Las enormes puertas del cine Empire se abren ante la llegada de Hilary (Olivia Colman), su férrea custodia. Sus enormes cortinados, las salas repletas de butacas rojas y aterciopeladas y las lucecitas que decoran la boletería anuncian los retazos de grandeza de una era pasada. En la costa de Kent, el Empire no es solo el testimonio de una vida anterior de glamour y vitalidad, sino la extraña premoción de un fantasma que aguarda en el piso superior. Estamos en los años 80, en los albores de la era Thatcher y a la espera de los cambios radicales que atravesará el Reino Unido, tiempo de enfrentamientos raciales, de disputas ante un sombrío devenir.
Pero Imperio de luz no es tanto una historia sobre la crisis del cine o la nueva era social en Gran Bretaña sino el atisbo de ese mundo extraño e incomprensible filtrado por la mirada de su protagonista. Hilary cumple día a día sus horarios, las visitas al médico, las comidas en soledad, las medicinas que la mantienen contenida. Le huye a las películas que proyecta el Empire como a la vida que se asoma más allá de las puertas del cine. Experimenta el sexo con su jefe con culpa y sumisión, esquiva festejos y celebraciones, es la primera que llega y la última en irse. Pero un día las cosas cambian, cuando un nuevo empleado llega al Empire: Stephen (Michael Ward), un joven negro, simpático y lleno de esos sueños que Hilary había dejado hace tiempo en el camino.
Sam Mendes propone en Imperio de luz la expresión de su propia melancolía mezclada con la conciencia social de aquel pasado visto desde el presente. Todo eso en una historia pequeña y algo abarrotada, que se engrandece gracias al extraordinario trabajo de Olivia Colman y a que detrás de su pretensión hay verdaderos sentimientos. Mendes puede tener más ambiciones que talento, pero no es un director tramposo o deshonesto, sus mundos se adhieren a superficies brillantes, a temas importantes, y a veces se quedan sin remedio a mitad de camino. Aquí Hilary se erige como el centro de su mirada, y los misterios sobre su pasado, aquello que la condujo a los controles médicos y las recetas, se retiene como un giro argumental cuando debería ser la materia viva para entender su historia.

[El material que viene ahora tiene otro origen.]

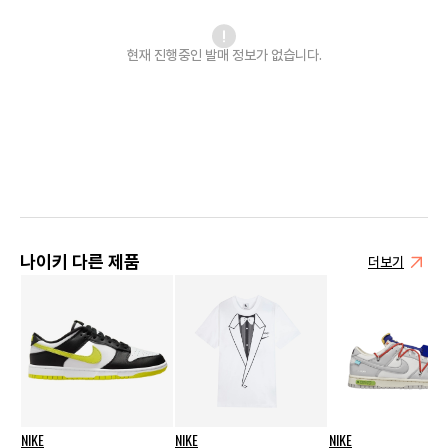
현재 진행중인 발매
정보가 없습니다.
나이키 다른 제품
더보기
NIKE
NIKE
NIKE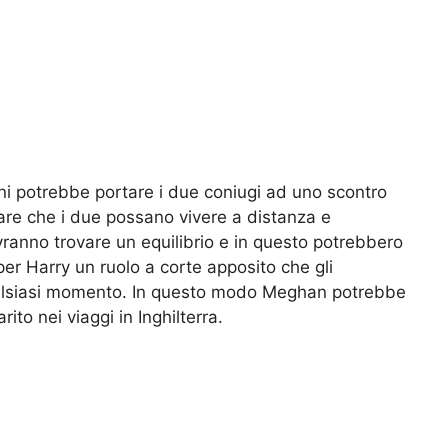
nni potrebbe portare i due coniugi ad uno scontro
are che i due possano vivere a distanza e
ranno trovare un equilibrio e in questo potrebbero
per Harry un ruolo a corte apposito che gli
qualsiasi momento. In questo modo Meghan potrebbe
o nei viaggi in Inghilterra.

Y después está el cine, que no pretende ser el escenario solo de un homenaje sino una ventana a los recuerdos propios: las películas que desfilan en las funciones, las que emocionan a Hilary por primera vez, las fotos que guarda el proyectorista interpretado por Toby Jones en su cabina, son parte de la memoria privada de Mendes antes que aquellas que determinaron su vocación profesional. Por ello cuando la mirada de la película deja a Hilary para asumir la perspectiva de Stephen, el contexto de los enfrentamientos raciales, los dilemas de su educación o la relación con su madre, el relato se torna demasiado prosaico, más deudor de una agenda social que impulsado por una nostalgia genuina.
Imperio de luz es disfrutable cuando contagia la encandilada mirada de Colman al espectador, cuando su historia se hace carne y dolor, cuando el cine que descubre nos despierta la pasión.